START Records to process

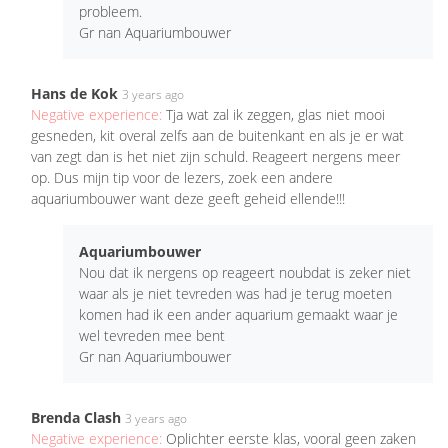
probleem.
Gr nan Aquariumbouwer
Hans de Kok
3 years ago
Negative experience:
Tja wat zal ik zeggen, glas niet mooi
gesneden, kit overal zelfs aan de buitenkant en als je er wat
van zegt dan is het niet zijn schuld. Reageert nergens meer
op. Dus mijn tip voor de lezers, zoek een andere
aquariumbouwer want deze geeft geheid ellende!!!
Aquariumbouwer
Nou dat ik nergens op reageert noubdat is zeker niet
waar als je niet tevreden was had je terug moeten
komen had ik een ander aquarium gemaakt waar je
wel tevreden mee bent
Gr nan Aquariumbouwer
Brenda Clash
3 years ago
Negative experience:
Oplichter eerste klas, vooral geen zaken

END Records to process

Extract all the data above exactly, excluding every picture.

probleem.
Gr nan Aquariumbouwer
Hans de Kok
3 years ago
Negative experience:
Tja wat zal ik zeggen, glas niet mooi
gesneden, kit overal zelfs aan de buitenkant en als je er wat
van zegt dan is het niet zijn schuld. Reageert nergens meer
op. Dus mijn tip voor de lezers, zoek een andere
aquariumbouwer want deze geeft geheid ellende!!!
Aquariumbouwer
Nou dat ik nergens op reageert noubdat is zeker niet
waar als je niet tevreden was had je terug moeten
komen had ik een ander aquarium gemaakt waar je
wel tevreden mee bent
Gr nan Aquariumbouwer
Brenda Clash
3 years ago
Negative experience:
Oplichter eerste klas, vooral geen zaken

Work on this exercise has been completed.